The Video Game History Foundation has officially launched on Patreon.
The VGHF is a non-profit organization founded by former games journalist, developer, and historian Frank Cifaldi.
"We're hoping that this is merely the humble start to what will become a larger organization," states Cifaldi on his patreon page. "I want to grow the Foundation into something that lives well beyond my lifetime, and affects some real change in the way that the industry treats its past."
Cifaldi has a long history in game preservation, being one of the founders of the website Lost Levels, which is dedicating to the archiving of unreleased video games.
"Video games matter, and we want to make sure their roots are never forgotten. I'm doing this with or without you - this is my job now, for the rest of my life. But the more help I'm able to to get now, the more we can accomplish."
The VGHF has started its efforts by digitally releasing The NES Launch Collection, an archive of materials which chronicled the pre-release and launch information on the original Nintendo Entertainment System.
Included in the archive are scanned trade ads, promotional materials, product demo scripts, and items from the 1986 US launch party of the NES.
Cifaldi is joined by several big names in the gaming industry at the VGHF. His founding board members include Simon Carless, the executive director of GDC, and Chris Melissinos, the founder of PastPixels LLC and the curator of the "Art of Video Games" Exhibit at the Smithsonian American Art Museum in 2012.
The Foundation's website notes that most of the archive will be transformed into a digital library, allowing easy access to educators, researchers, and historians high-quality material including high-resolution, lossless scans of game packaging, documentation, and periodicals for research purposes.

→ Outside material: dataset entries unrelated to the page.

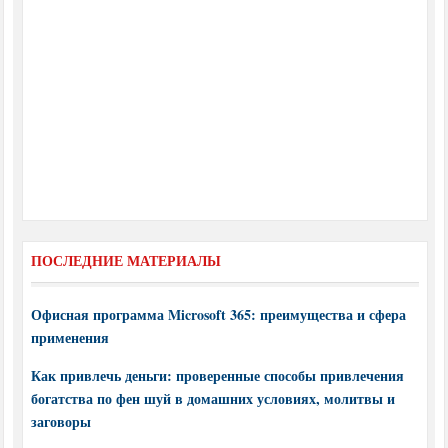
ПОСЛЕДНИЕ МАТЕРИАЛЫ
Офисная программа Microsoft 365: преимущества и сфера
применения
Как привлечь деньги: проверенные способы привлечения
богатства по фен шуй в домашних условиях, молитвы и
заговоры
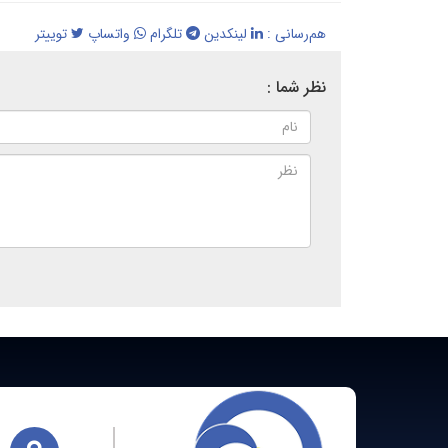
هم‌رسانی :
لینکدین
تلگرام
واتساپ
توییتر
نظر شما :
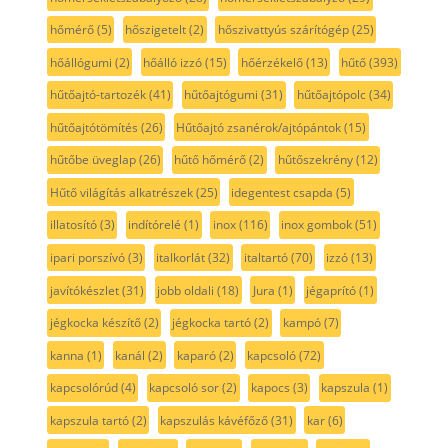
hőmérő
(5)
hőszigetelt
(2)
hőszivattyús szárítógép
(25)
hőállógumi
(2)
hőálló izzó
(15)
hőérzékelő
(13)
hűtő
(393)
hűtőajtó-tartozék
(41)
hűtőajtógumi
(31)
hűtőajtópolc
(34)
hűtőajtótömítés
(26)
Hűtőajtó zsanérok/ajtópántok
(15)
hűtőbe üveglap
(26)
hűtő hőmérő
(2)
hűtőszekrény
(12)
Hűtő világítás alkatrészek
(25)
idegentest csapda
(5)
illatosító
(3)
indítórelé
(1)
inox
(116)
inox gombok
(51)
ipari porszívó
(3)
italkorlát
(32)
italtartó
(70)
izzó
(13)
javítókészlet
(31)
jobb oldali
(18)
Jura
(1)
jégaprító
(1)
jégkocka készítő
(2)
jégkocka tartó
(2)
kampó
(7)
kanna
(1)
kanál
(2)
kaparó
(2)
kapcsoló
(72)
kapcsolórúd
(4)
kapcsoló sor
(2)
kapocs
(3)
kapszula
(1)
kapszula tartó
(2)
kapszulás kávéfőző
(31)
kar
(6)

The primary focus for the VGHF is to right now archive data stored on CD-Rs, DVD-Rs, EPROMs and magnetic disks, due to the high risk of this data being lost in the near future.

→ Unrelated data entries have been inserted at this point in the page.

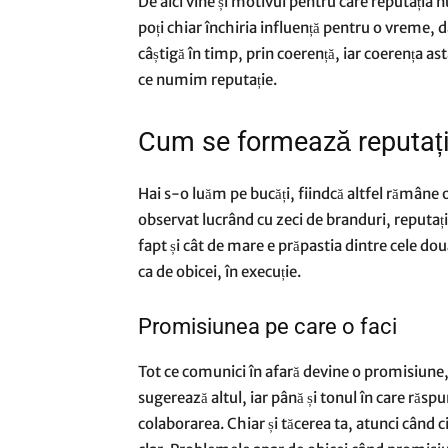
De aici vine și motivul pentru care reputația 
poți chiar închiria influență pentru o vreme, d
câștigă în timp, prin coerență, iar coerența a
ce numim reputație.
Cum se formează reputați
Hai s-o luăm pe bucăți, fiindcă altfel rămâne 
observat lucrând cu zeci de branduri, reputația 
fapt și cât de mare e prăpastia dintre cele dou
ca de obicei, în execuție.
Promisiunea pe care o faci
Tot ce comunici în afară devine o promisiune, f
sugerează altul, iar până și tonul în care răs
colaborarea. Chiar și tăcerea ta, atunci când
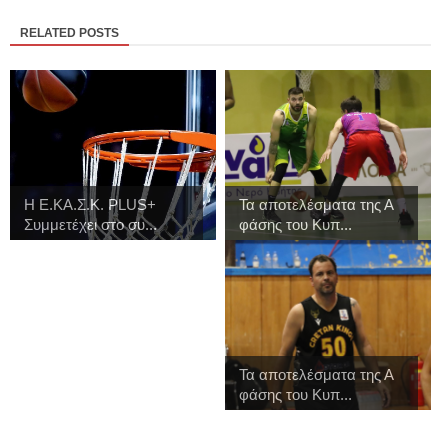
RELATED POSTS
H Ε.ΚΑ.Σ.Κ. PLUS+
Τα αποτελέσματα της Α
Συμμετέχει στο συ...
φάσης του Κυπ...
Τα αποτελέσματα της Α
φάσης του Κυπ...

The archive will also be working with several museums that include the preservation of video games, including the Strong Museum of Play, the Library of Congress and the National Videogame Museum, among others.

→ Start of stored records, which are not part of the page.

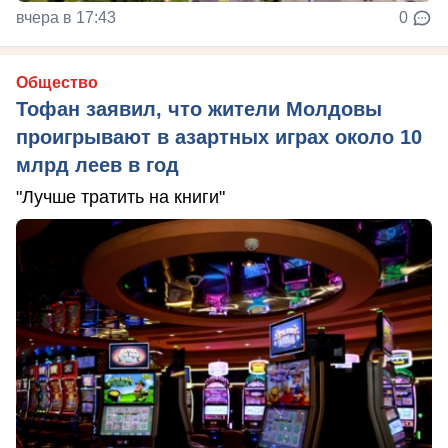
вчера в 17:43
0
Общество
Тофан заявил, что жители Молдовы
проигрывают в азартных играх около 10
млрд леев в год
"Лучше тратить на книги"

Quick TakeVideo game preservation is a very important part of gaming culture, and it is good to see Cifaldi and others take the initiative and start archiving as much information as possible, especially as a lot of these games, promo materials or other items slowly become lost or stay in the hands of private collectors. As an actual historian, I approve of Cifaldi and his efforts here, and I wholeheartedly support them to continue their work.
Their Patreon is currently receiving over $1,000 in donations a month, and I most certainly will be adding my name to that list.